Explanatory Memorandum
(Circulated by authority of the Treasurer, the Hon Peter Costello, MP)Chapter 7 cont'd - Regulation impact statement
Background
7.30 The UCA regime contains concessional rules that can apply in certain circumstances, such as where there is a change in ownership in a partnership. Broadly, these rules allow taxpayers to ignore any balancing adjustment amounts which are potentially assessable. Roll-over relief avoids taxation of the unrealised capital gains of partners not selling their interests.
7.31 The provisions allowing roll-over relief do not apply to assets held under the STS rules. Representations made to the Government raised the absence of roll-over relief in the STS as an issue.
Policy objective
7.32 The objective of the measure is to provide optional roll-over relief for balancing adjustments arising from the partial changeover of ownership of depreciating assets, for partnerships in the STS.
Implementation options
7.33 Roll-over relief could commence prospectively or retrospectively.
7.34 The advantages of retrospective commencement from 1 July 2001 (the commencement date of the STS) is that this would enable small business to access the maximum benefit of the STS.
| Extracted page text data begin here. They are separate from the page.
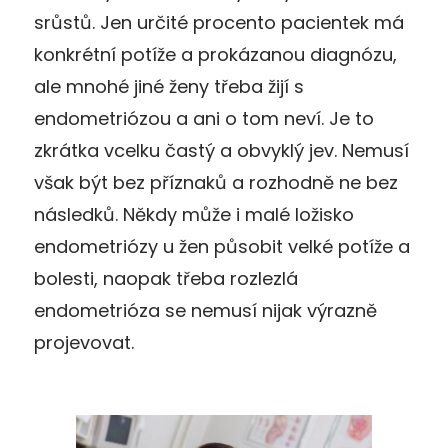
srůstů. Jen určité procento pacientek má
konkrétní potíže a prokázanou diagnózu,
ale mnohé jiné ženy třeba žijí s
endometriózou a ani o tom neví. Je to
zkrátka vcelku častý a obvyklý jev. Nemusí
však být bez příznaků a rozhodně ne bez
následků. Někdy může i malé ložisko
endometriózy u žen působit velké potíže a
bolesti, naopak třeba rozlezlá
endometrióza se nemusí nijak výrazně
projevovat.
7.35 The disadvantage of retrospective commencement is that the ATO would incur additional administrative costs in publicising the change and educating those affected by the change. It would also need to process amendment requests for taxpayers who have already lodged their income tax returns but who wish to enter the STS as a result of the change. The inability of taxpayers to do so would be the main disadvantage of prospective commencement.
Analysis of costs/benefits
7.36 Incorporating roll-over relief into the STS will remove a disincentive to entry to the STS. Also, the absence of roll-over relief has tax consequences for STS taxpayers where assets are transferred to, within or from the STS. STS partnership taxpayers may face an unexpected increase in their tax liability in a year when a variation in the partnership occurs. Partners who did not trigger the liability are taxed on unrealised capital gains, while other owners of assets are not taxed until realisation. This can cause cash flow problems. More importantly, roll-over relief is used to introduce the next generation into family businesses without adverse tax consequences. This is of particular significance to small businesses and primary producers.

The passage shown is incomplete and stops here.